Information Relaxation and A Duality-Driven Algorithm for Stochastic Dynamic Programs
Nan Chen, Xiang Ma, Yanchu Liu, Wei Yu

TL;DR
This paper introduces a duality-driven iterative approach using information relaxation to estimate and improve the value functions of finite-horizon stochastic dynamic programs, addressing high-dimensional challenges.
Contribution
The paper develops a novel duality-based method combined with a regression Monte Carlo algorithm to improve value estimates and policies in complex stochastic dynamic programming problems.
Findings
Sequence of dual value estimates converges to the true value in finite iterations.
The Monte Carlo algorithm's convergence rate depends on basis functions and sampled states.

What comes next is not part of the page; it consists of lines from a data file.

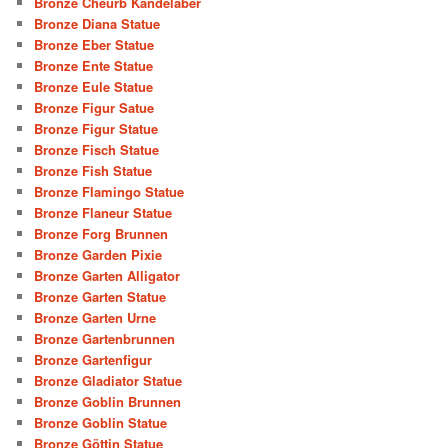
Bronze Cheurb Kandelaber
Bronze Diana Statue
Bronze Eber Statue
Bronze Ente Statue
Bronze Eule Statue
Bronze Figur Satue
Bronze Figur Statue
Bronze Fisch Statue
Bronze Fish Statue
Bronze Flamingo Statue
Bronze Flaneur Statue
Bronze Forg Brunnen
Bronze Garden Pixie
Bronze Garten Alligator
Bronze Garten Statue
Bronze Garten Urne
Bronze Gartenbrunnen
Bronze Gartenfigur
Bronze Gladiator Statue
Bronze Goblin Brunnen
Bronze Goblin Statue
Bronze Göttin Statue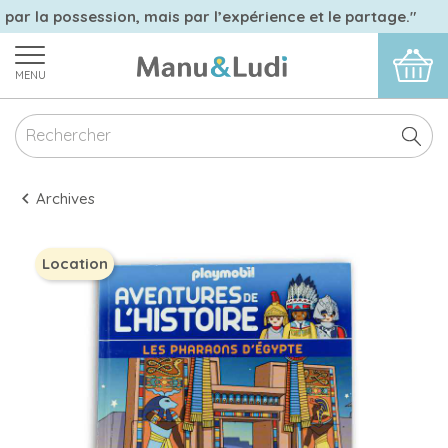
 par la possession, mais par l’expérience et le partage."
MENU
Archives
Location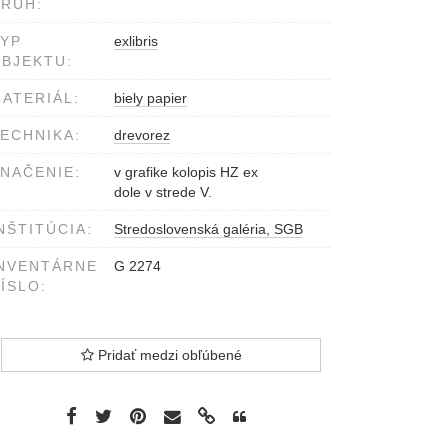
RUH:
YP
exlibris
BJEKTU:
ATERIÁL:
biely papier
ECHNIKA:
drevorez
NAČENIE:
v grafike kolopis HZ ex
dole v strede V.
NŠTITÚCIA:
Stredoslovenská galéria, SGB
NVENTÁRNE
G 2274
ÍSLO:
Pridať medzi obľúbené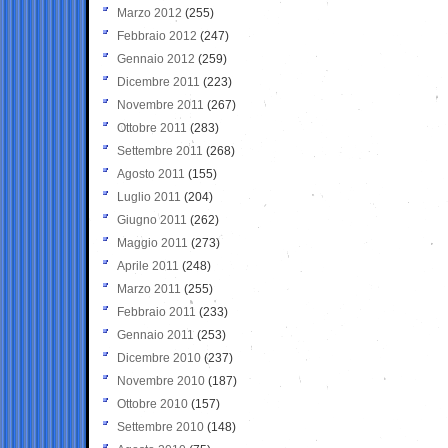
Marzo 2012
(255)
Febbraio 2012
(247)
Gennaio 2012
(259)
Dicembre 2011
(223)
Novembre 2011
(267)
Ottobre 2011
(283)
Settembre 2011
(268)
Agosto 2011
(155)
Luglio 2011
(204)
Giugno 2011
(262)
Maggio 2011
(273)
Aprile 2011
(248)
Marzo 2011
(255)
Febbraio 2011
(233)
Gennaio 2011
(253)
Dicembre 2010
(237)
Novembre 2010
(187)
Ottobre 2010
(157)
Settembre 2010
(148)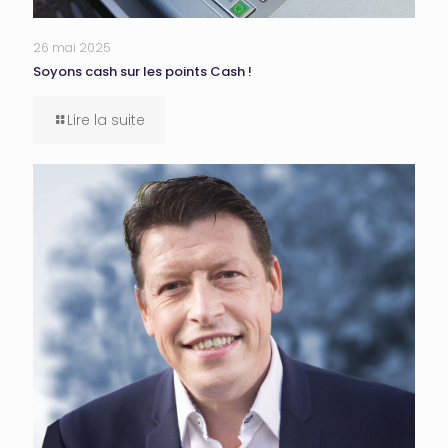
26 mai 2025
Soyons cash sur les points Cash !
Lire la suite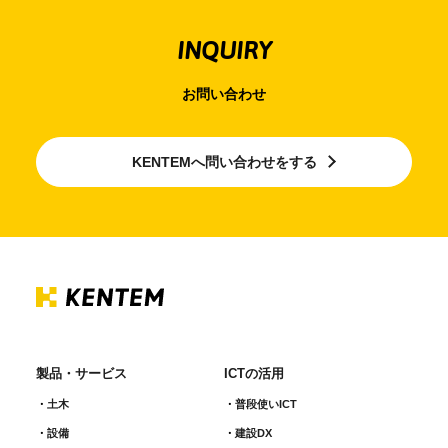
INQUIRY
お問い合わせ
KENTEMへ問い合わせをする
製品・サービス
ICTの活用
土木
普段使いICT
設備
建設DX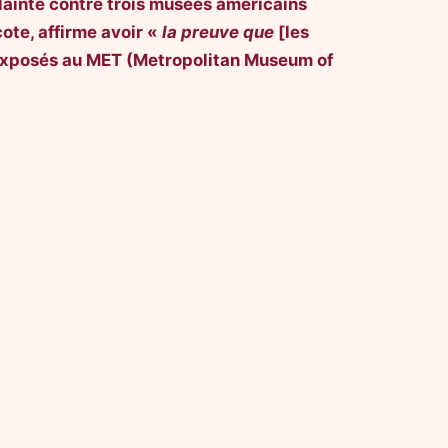
plainte contre trois musées américains
ote, affirme avoir «
la preuve que
[les
t exposés au MET (Metropolitan Museum of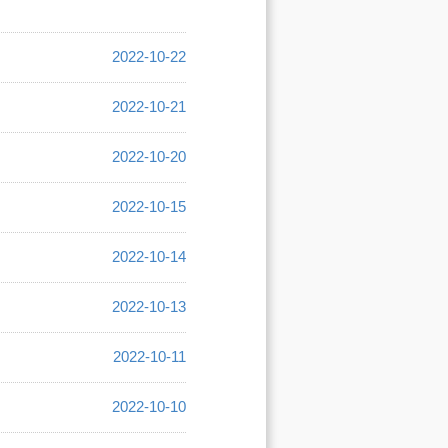
2022-10-22
2022-10-21
2022-10-20
2022-10-15
2022-10-14
2022-10-13
2022-10-11
2022-10-10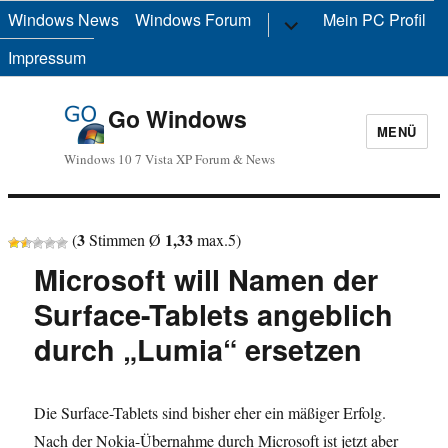
Windows News
Windows Forum
Untermenü
Mein PC Profil
anzeigen
Impressum
Go Windows
MENÜ
Windows 10 7 Vista XP Forum & News
3
1,33
(
Stimmen Ø
max.
5
)
Microsoft will Namen der
Surface-Tablets angeblich
durch „Lumia“ ersetzen
Die Surface-Tablets sind bisher eher ein mäßiger Erfolg.
Nach der Nokia-Übernahme durch Microsoft ist jetzt aber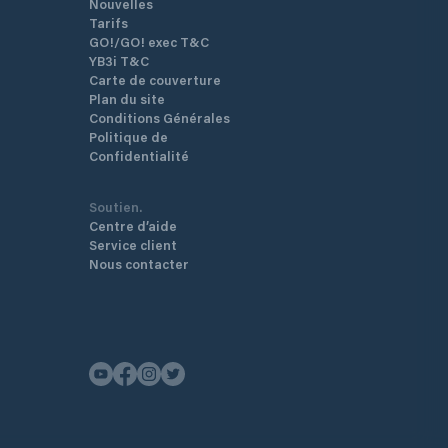
Nouvelles
Tarifs
GO!/GO! exec T&C
YB3i T&C
Carte de couverture
Plan du site
Conditions Générales
Politique de
Confidentialité
Soutien.
Centre d’aide
Service client
Nous contacter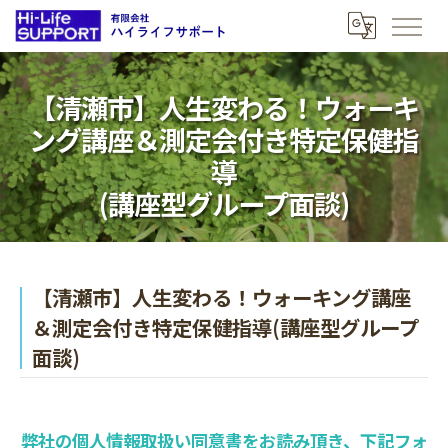
【清瀬市】人生変わる！ウォーキ
ング講座＆測定会付き特定保健指
導
(講座型グループ面談)
【清瀬市】人生変わる！ウォーキング講座
＆測定会付き特定保健指導(講座型グループ
面談)
弊社の個人情報取扱い同意書をお読み頂き、下記フォ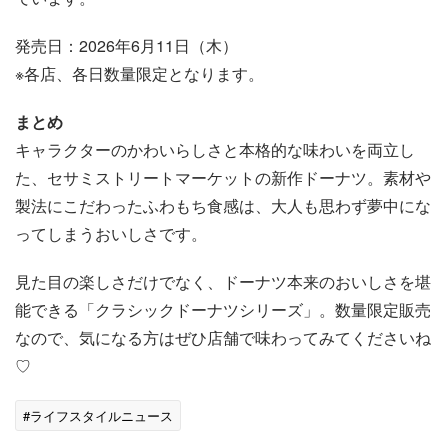
発売日：2026年6月11日（木）
※各店、各日数量限定となります。
まとめ
キャラクターのかわいらしさと本格的な味わいを両立し
た、セサミストリートマーケットの新作ドーナツ。素材や
製法にこだわったふわもち食感は、大人も思わず夢中にな
ってしまうおいしさです。
見た目の楽しさだけでなく、ドーナツ本来のおいしさを堪
能できる「クラシックドーナツシリーズ」。数量限定販売
なので、気になる方はぜひ店舗で味わってみてくださいね
♡
#ライフスタイルニュース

Method significantly improves heuristics in complex order execution and inventory management problems.
Abstract
We use the technique of information relaxation to develop a duality-driven iterative approach to obtaining and improving confidence interval estimates for the true value of finite-horizon stochastic dynamic programming problems. We show that the sequence of dual value estimates yielded from the proposed approach in principle monotonically converges to the true value function in a finite number of dual iterations. Aiming to overcome the curse of dimensionality in various applications, we also introduce a regression-based Monte Carlo algorithm for implementation. The new approach can be used not only to assess the quality of heuristic policies, but also to improve them if we find that their duality gap is large. We obtain the convergence rate of our Monte Carlo method in terms of the amounts of both basis functions and the sampled states. Finally, we demonstrate the effectiveness of our…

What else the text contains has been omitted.